Le déficit serait notamment dû à l'élargissement de ses missions qui n'a pas été suffisamment compensé par l'Etat. Le déficit serait notamment dû à l'élargissement de ses missions qui n'a pas été suffisamment compensé par l'Etat. [© PATRICK HERTZOG / AFP]

«Si rien ne change, l'école fera banqueroute d'ici quatre ans.» C'est ce qu'a affirmé dimanche Le Parisien à propos de l'Ecole nationale d'administration (ENA), qui a affiché 2,8 millions d'euros de déficit l'an dernier, sur un budget total de 40,8 millions d'euros.

Un trou financier qui serait notamment dû à l'élargissement de ses missions qui n'a pas été suffisamment compensé par l'Etat, selon le quotidien, lequel s'est procuré les documents comptables de l'école via le think tank libéral iFRAP.

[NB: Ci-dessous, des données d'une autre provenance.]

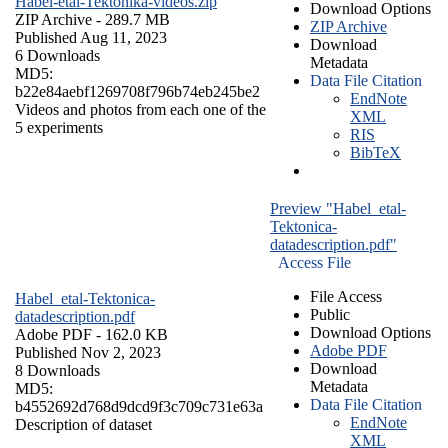
Habel-etal-Tektonika-videos.zip
Download Options
ZIP Archive
- 289.7 MB
ZIP Archive
Published Aug 11, 2023
Download
6 Downloads
Metadata
MD5:
Data File Citation
b22e84aebf1269708f796b74eb245be2
EndNote
Videos and photos from each one of the
XML
5 experiments
RIS
BibTeX
Preview "Habel_etal-
Tektonica-
datadescription.pdf"
Access File
File Access
Habel_etal-Tektonica-
Public
datadescription.pdf
Download Options
Adobe PDF
- 162.0 KB
Adobe PDF
Published Nov 2, 2023
Download
8 Downloads
Metadata
MD5:
Data File Citation
b4552692d768d9dcd9f3c709c731e63a
EndNote
Description of dataset
XML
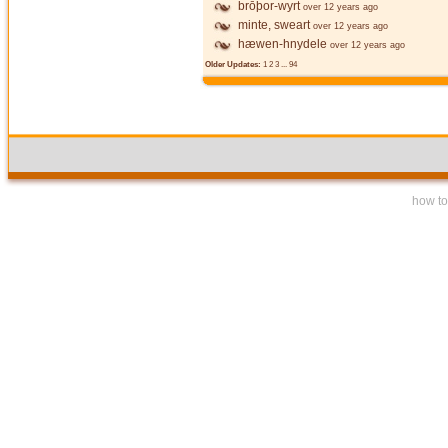
brōþor-wyrt
over 12 years ago
minte, sweart
over 12 years ago
hæwen-hnydele
over 12 years ago
Older Updates:
1
2
3
...
94
how to 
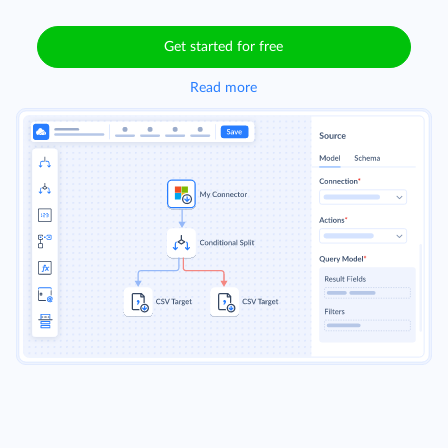
Get started for free
Read more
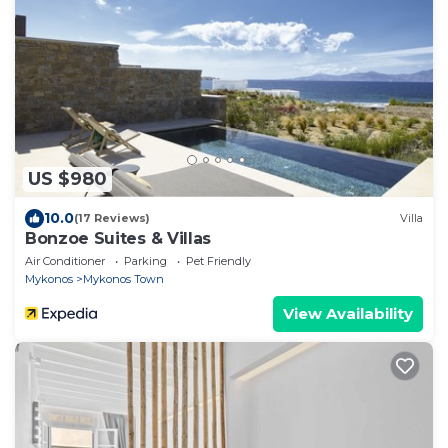
US $980
10.0
(17 Reviews)
Villa
Bonzoe Suites & Villas
Air Conditioner
Parking
Pet Friendly
Mykonos
Mykonos Town
View Availability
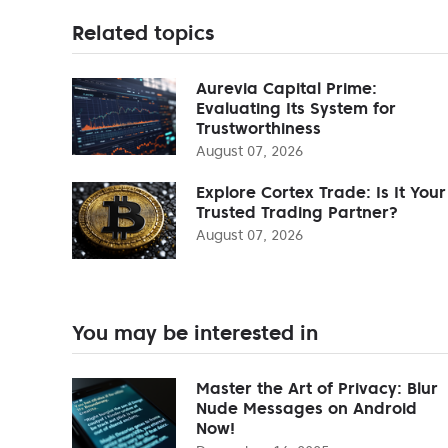
Related topics
Aurevia Capital Prime:
Evaluating Its System for
Trustworthiness
August 07, 2026
Explore Cortex Trade: Is It Your
Trusted Trading Partner?
August 07, 2026
You may be interested in
Master the Art of Privacy: Blur
Nude Messages on Android
Now!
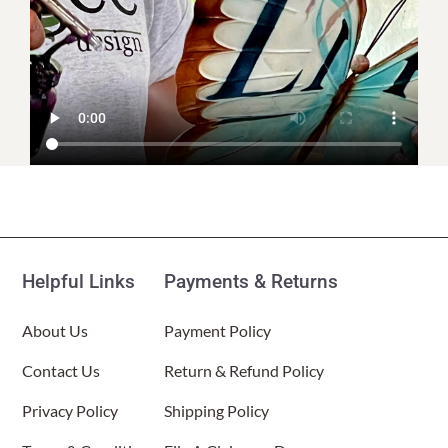
Helpful Links
Payments & Returns
About Us
Payment Policy
Contact Us
Return & Refund Policy
Privacy Policy
Shipping Policy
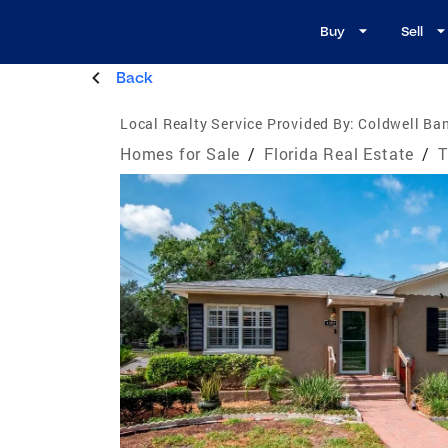
Buy
Sell
Back
Local Realty Service Provided By:
Coldwell Ban
Homes for Sale
/
Florida Real Estate
/
T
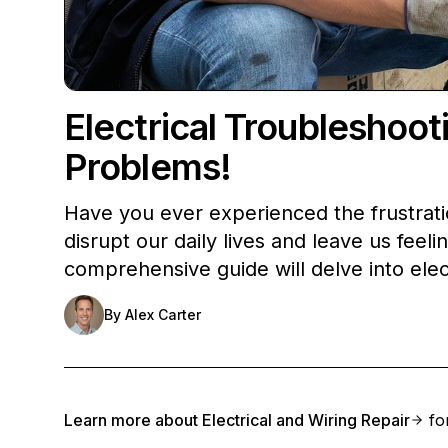
Electrical Troubleshoo
Problems!
Have you ever experienced the frustratio
disrupt our daily lives and leave us fee
comprehensive guide will delve into elec
By
Alex Carter
Learn more about
Electrical and Wiring Repair
for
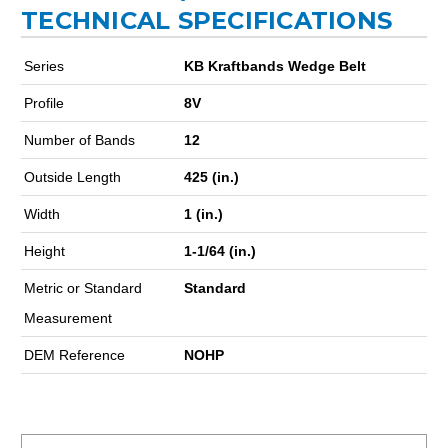
TECHNICAL SPECIFICATIONS
Series
KB Kraftbands Wedge Belt
Profile
8V
Number of Bands
12
Outside Length
425 (in.)
Width
1 (in.)
Height
1-1/64 (in.)
Metric or Standard
Standard
Measurement
DEM Reference
NOHP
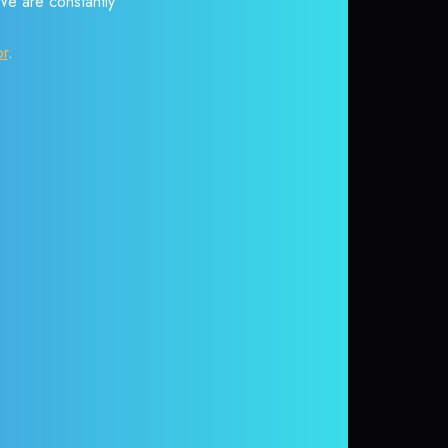
 We are constantly
or
.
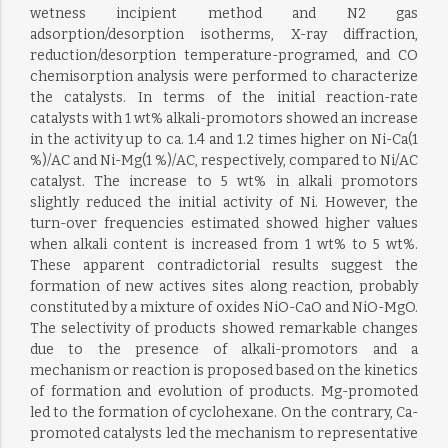
wetness incipient method and N2 gas
adsorption/desorption isotherms, X-ray diffraction,
reduction/desorption temperature-programed, and CO
chemisorption analysis were performed to characterize
the catalysts. In terms of the initial reaction-rate
catalysts with 1 wt% alkali-promotors showed an increase
in the activity up to ca. 1.4 and 1.2 times higher on Ni-Ca(1
%)/AC and Ni-Mg(1 %)/AC, respectively, compared to Ni/AC
catalyst. The increase to 5 wt% in alkali promotors
slightly reduced the initial activity of Ni. However, the
turn-over frequencies estimated showed higher values
when alkali content is increased from 1 wt% to 5 wt%.
These apparent contradictorial results suggest the
formation of new actives sites along reaction, probably
constituted by a mixture of oxides NiO-CaO and NiO-MgO.
The selectivity of products showed remarkable changes
due to the presence of alkali-promotors and a
mechanism or reaction is proposed based on the kinetics
of formation and evolution of products. Mg-promoted
led to the formation of cyclohexane. On the contrary, Ca-
promoted catalysts led the mechanism to representative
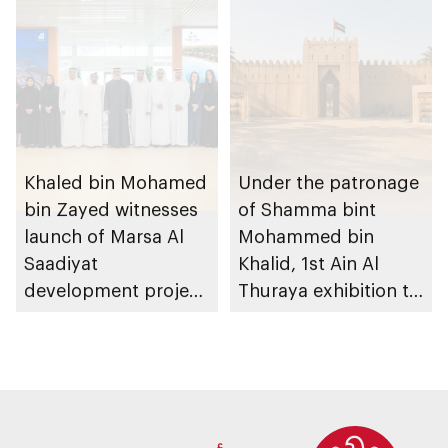
heritage
Khaled bin Mohamed
Under the patronage
bin Zayed witnesses
of Shamma bint
launch of Marsa Al
Mohammed bin
Saadiyat
Khalid, 1st Ain Al
development project
Thuraya exhibition to
spanning 6.4m sqm
take place in Al Ain
with investment
Region
value of AED100bn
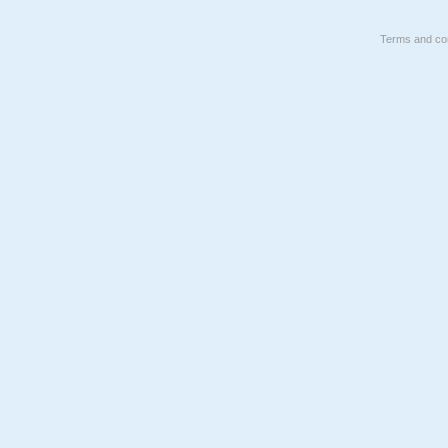
Terms and con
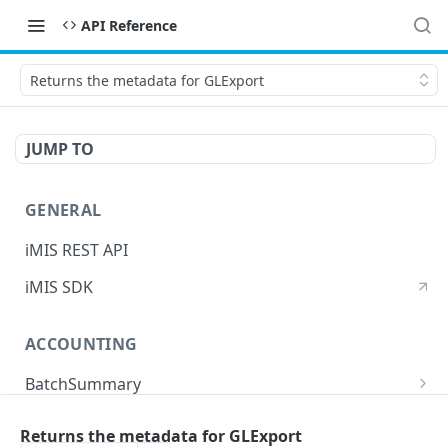
API Reference
Returns the metadata for GLExport
JUMP TO
GENERAL
iMIS REST API
iMIS SDK
ACCOUNTING
BatchSummary
Returns a list of BatchSummary
GET
CreditInvoiceExport
Returns the metadata for GLExport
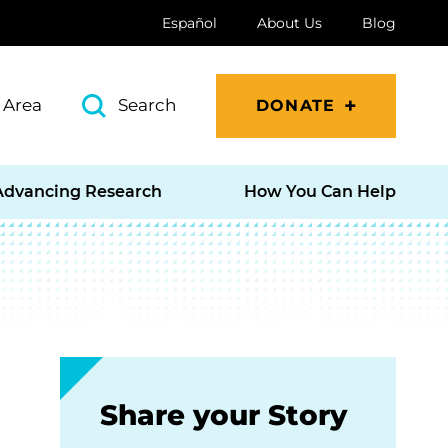
Español
About Us
Blog
 Area
Search
DONATE
Advancing Research
How You Can Help
Share your Story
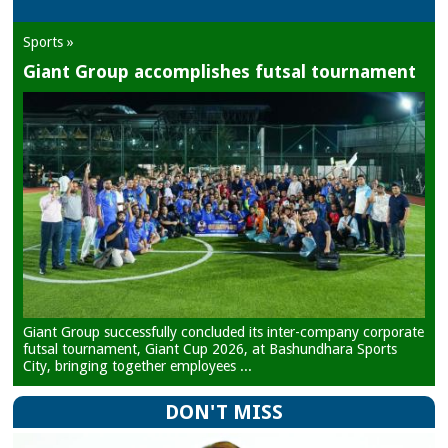
Sports »
Giant Group accomplishes futsal tournament
Giant Group successfully concluded its inter-company corporate
futsal tournament, Giant Cup 2026, at Bashundhara Sports
City, bringing together employees ...
DON'T MISS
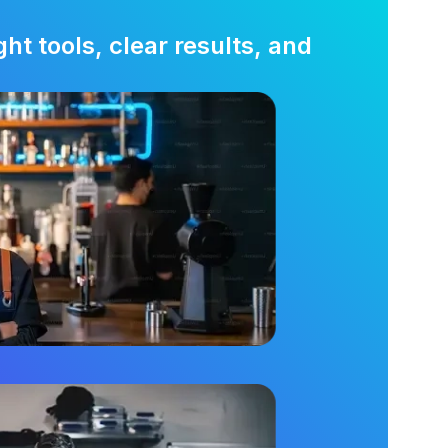
t tools, clear results, and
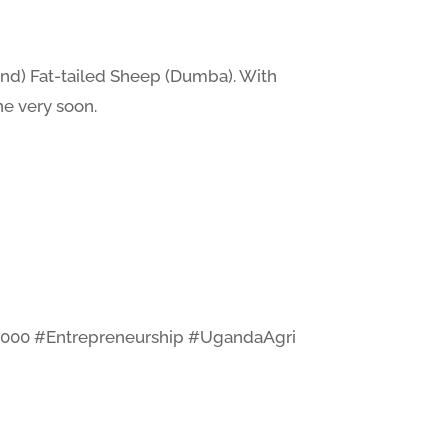
and) Fat-tailed Sheep (Dumba). With
ne very soon.
3000 #Entrepreneurship #UgandaAgri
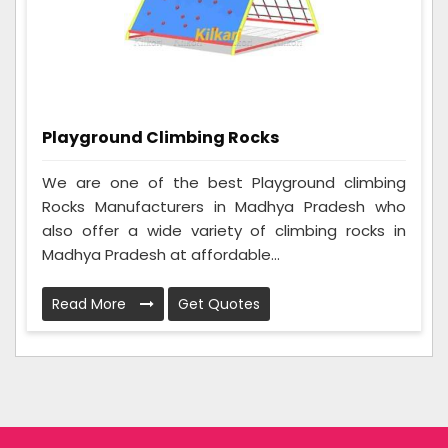
Playground Climbing Rocks
We are one of the best Playground climbing
Rocks Manufacturers in Madhya Pradesh who
also offer a wide variety of climbing rocks in
Madhya Pradesh at affordable...
Read More
Get Quotes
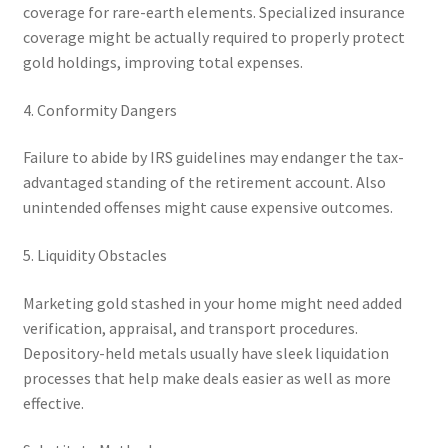
coverage for rare-earth elements. Specialized insurance
coverage might be actually required to properly protect
gold holdings, improving total expenses.
4. Conformity Dangers
Failure to abide by IRS guidelines may endanger the tax-
advantaged standing of the retirement account. Also
unintended offenses might cause expensive outcomes.
5. Liquidity Obstacles
Marketing gold stashed in your home might need added
verification, appraisal, and transport procedures.
Depository-held metals usually have sleek liquidation
processes that help make deals easier as well as more
effective.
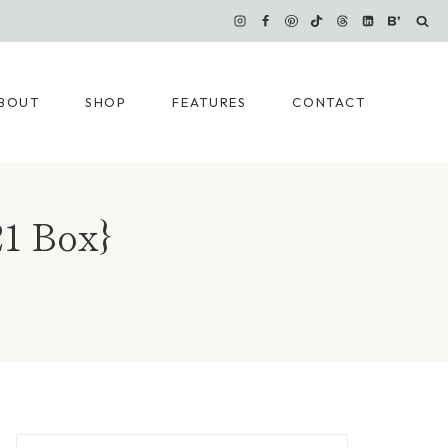
BOUT
SHOP
FEATURES
CONTACT
1 Box}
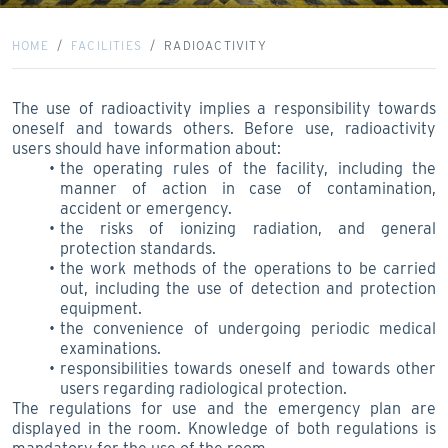
HOME
FACILITIES
RADIOACTIVITY
The use of radioactivity implies a responsibility towards
oneself and towards others. Before use, radioactivity
users should have information about:
the operating rules of the facility, including the
manner of action in case of contamination,
accident or emergency.
the risks of ionizing radiation, and general
protection standards.
the work methods of the operations to be carried
out, including the use of detection and protection
equipment.
the convenience of undergoing periodic medical
examinations.
responsibilities towards oneself and towards other
users regarding radiological protection.
The regulations for use and the emergency plan are
displayed in the room. Knowledge of both regulations is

Et le bilan n'est pas glorieux, d'après ces révélations. Ainsi, la subvention de l'Etat (31,1 millions d'euros) n'est que légèrement supérieure aux dépenses de personnel (30,9 millions), laquelle inclut la rémunération des élèves (9,2 millions), payés 1.682 euros brut par mois pendant leurs deux ans de scolarité. Les autres recettes, dont 3,4 millions d'euros de recettes propres, ne suffisent pas à équilibrer les comptes.

Des difficultés, mais «pas de dettes»

L'école n'est cependant «pas responsable de tout», souligne Le Parisien, puisqu'elle a dû absorber en 2002 l'Institut international d'administration publique, puis en 2005 le Centre d'études européennes de Strasbourg. «L'Etat lui a imposé de grossir sans vraiment revaloriser la subvention qu'il lui verse», analyse le journal. L'ENA a en outre des créances impayées de plusieurs institutions publiques françaises, pour qui elle a organisé des formations, mais aussi d'Etats étrangers – le Koweït lui doit ainsi 569.700 euros.

Interrogé par le quotidien, le secrétaire général de l'ENA, Thierry Rogelet, reconnaît que l'école est «en difficulté financière», mais souligne qu'elle n'a «pas de dettes». Il table sur un déficit de 1,4 million d'euros cette année, puis 400.000 l'an prochain, avant «un retour dans le vert, à +500.000 euros», en 2020. Pour y parvenir, l'établissement a supprimé 38 postes ces dernières années, plus quatre autres cette année, a détaillé Thierry Rogelet.

Face à ce déficit, le ministère de l'Action et des Comptes publics a fait savoir qu'un plan de retour à l'équilibre avait été présenté au conseil d'administration de l'ENA le 10 octobre. A savoir des mesures qui portent notamment «sur la diminution des coûts de fonctionnement de l'école, une modernisation des modalités d'accès à l'école, un recentrage de la formation continue et de l'action internationale, ainsi que sur la dimension immobilière». Tout un programme pour une école qui, selon le ministère, «doit plus qu'aucune autre être exemplaire».